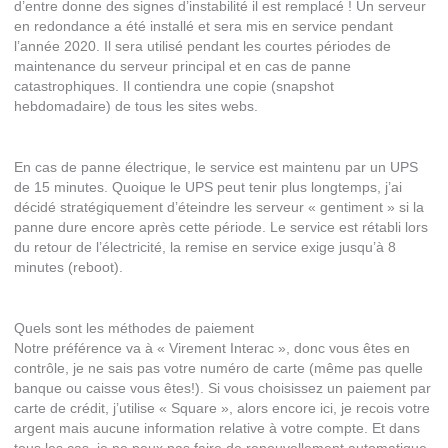
d’entre donne des signes d’instabilité il est remplacé ! Un serveur
en redondance a été installé et sera mis en service pendant
l’année 2020. Il sera utilisé pendant les courtes périodes de
maintenance du serveur principal et en cas de panne
catastrophiques. Il contiendra une copie (snapshot
hebdomadaire) de tous les sites webs.
En cas de panne électrique, le service est maintenu par un UPS
de 15 minutes. Quoique le UPS peut tenir plus longtemps, j’ai
décidé stratégiquement d’éteindre les serveur « gentiment » si la
panne dure encore après cette période. Le service est rétabli lors
du retour de l’électricité, la remise en service exige jusqu’à 8
minutes (reboot).
Quels sont les méthodes de paiement
Notre préférence va à « Virement Interac », donc vous êtes en
contrôle, je ne sais pas votre numéro de carte (même pas quelle
banque ou caisse vous êtes!). Si vous choisissez un paiement par
carte de crédit, j’utilise « Square », alors encore ici, je recois votre
argent mais aucune information relative à votre compte. Et dans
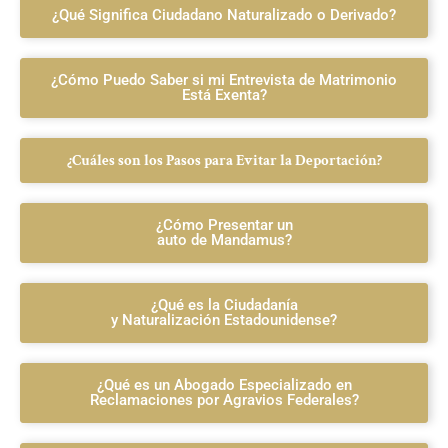
¿Qué Significa Ciudadano Naturalizado o Derivado?
¿Cómo Puedo Saber si mi Entrevista de Matrimonio
Está Exenta?
¿Cuáles son los Pasos para Evitar la Deportación?
¿Cómo Presentar un
auto de Mandamus?
¿Qué es la Ciudadanía
y Naturalización Estadounidense?
¿Qué es un Abogado Especializado en
Reclamaciones por Agravios Federales?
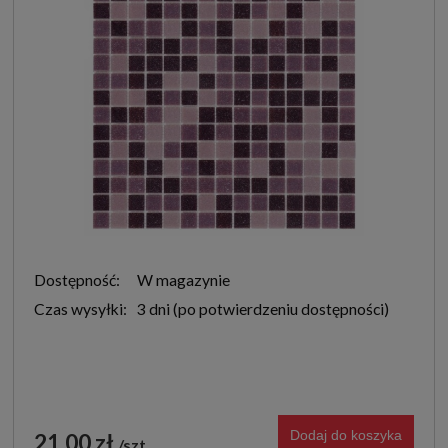
Dostępność:
W magazynie
Czas wysyłki:
3 dni
Dodaj do koszyka
21,00 zł
szt.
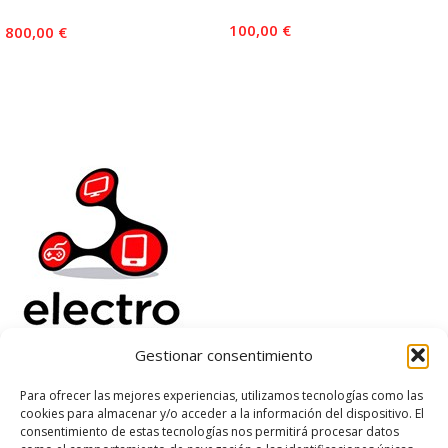
100,00
€
800,00
€
Añadir Al Carrito
Añadir Al Carrito
Gestionar consentimiento
Electrorenover
Para ofrecer las mejores experiencias, utilizamos tecnologías como las
cookies para almacenar y/o acceder a la información del dispositivo. El
Ayuda
consentimiento de estas tecnologías nos permitirá procesar datos
Legal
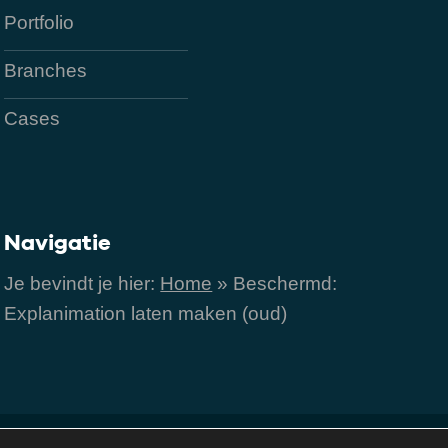
Portfolio
Branches
Cases
Navigatie
Je bevindt je hier:
Home
»
Beschermd:
Explanimation laten maken (oud)
acybeleid
|
Algemene voorwaarden
|
Cookies
|
Contact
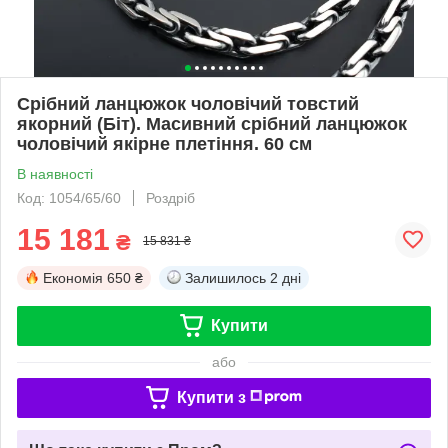
Срібний ланцюжок чоловічий товстий
якорний (Біт). Масивний срібний ланцюжок
чоловічий якірне плетіння. 60 см
В наявності
Код: 1054/65/60
Роздріб
15 181
₴
15 831 ₴
Економія
650 ₴
Залишилось
2 дні
Купити
або
Купити з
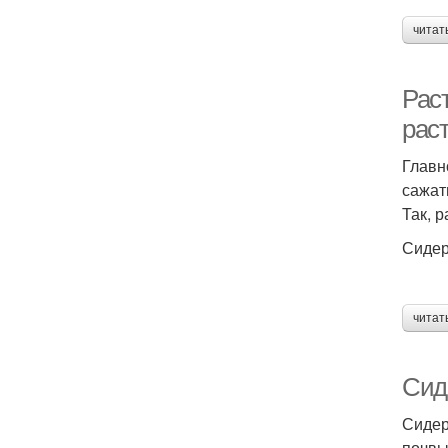
читат
Рас
рас
Главн
сажат
Так, 
Сидер
читат
Сид
Сидер
почвы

◆ ◆ ◆

### EXERCISE OBJECTIVE:
Only the pictures are to be left out; everything else in the entries above must be duplicated exactly.

### RESULT FOR THIS TASK:
d’entre donne des signes d’instabilité il est remplacé ! Un serveur
en redondance a été installé et sera mis en service pendant
l’année 2020. Il sera utilisé pendant les courtes périodes de
maintenance du serveur principal et en cas de panne
catastrophiques. Il contiendra une copie (snapshot
hebdomadaire) de tous les sites webs.
En cas de panne électrique, le service est maintenu par un UPS
de 15 minutes. Quoique le UPS peut tenir plus longtemps, j’ai
décidé stratégiquement d’éteindre les serveur « gentiment » si la
panne dure encore après cette période. Le service est rétabli lors
du retour de l’électricité, la remise en service exige jusqu’à 8
minutes (reboot).
Quels sont les méthodes de paiement
Notre préférence va à « Virement Interac », donc vous êtes en
contrôle, je ne sais pas votre numéro de carte (même pas quelle
banque ou caisse vous êtes!). Si vous choisissez un paiement par
carte de crédit, j’utilise « Square », alors encore ici, je recois votre
argent mais aucune information relative à votre compte. Et dans
¿Qué Significa Ciudadano Naturalizado o Derivado?
¿Cómo Puedo Saber si mi Entrevista de Matrimonio
Está Exenta?
¿Cuáles son los Pasos para Evitar la Deportación?
¿Cómo Presentar un
auto de Mandamus?
¿Qué es la Ciudadanía
y Naturalización Estadounidense?
¿Qué es un Abogado Especializado en
Reclamaciones por Agravios Federales?
Dostępność:
W magazynie
Czas wysyłki:
3 dni
Dodaj do koszyka
21,00 zł
szt.
100,00
€
800,00
€
Añadir Al Carrito
Añadir Al Carrito
Gestionar consentimiento
Electrorenover
Para ofrecer las mejores experiencias, utilizamos tecnologías como las
cookies para almacenar y/o acceder a la información del dispositivo. El
Ayuda
consentimiento de estas tecnologías nos permitirá procesar datos
Legal
Portfolio
Branches
Cases
Navigatie
Je bevindt je hier:
Home
»
Beschermd:
Explanimation laten maken (oud)
acybeleid
|
Algemene voorwaarden
|
Cookies
|
Contact
Срібний ланцюжок чоловічий товстий
якорний (Біт). Масивний срібний ланцюжок
чоловічий якірне плетіння. 60 см
В наявності
Код: 1054/65/60
Роздріб
15 181
₴
15 831 ₴
Економія
650 ₴
Залишилось
2 дні
Купити
або
Купити з
читат
Рас
рас
Главн
сажат
Так, 
Сидер
читат
Сид
Сидер
почвы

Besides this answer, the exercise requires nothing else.